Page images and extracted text

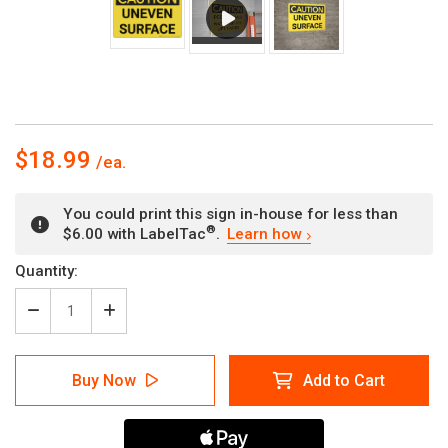
$18.99
You could print this sign in-house for less than
®
$6.00 with LabelTac
.
Learn how
Current
Quantity:
Stock:
Decrease
Increase
Quantity
Quantity
of
of
Caution:
Caution:
Buy Now
Add to Cart
Uneven
Uneven
Surface
Surface
-
-
Wall
Wall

*The task*
Repeat the records above exactly, leaving out any pictures they contain.

*Task answer*
$18.99
You could print this sign in-house for less than
®
$6.00 with LabelTac
.
Learn how
Current
Quantity:
Stock:
Decrease
Increase
Quantity
Quantity
of
of
Caution:
Caution:
Buy Now
Add to Cart
Uneven
Uneven
Surface
Surface
-
-
Wall
Wall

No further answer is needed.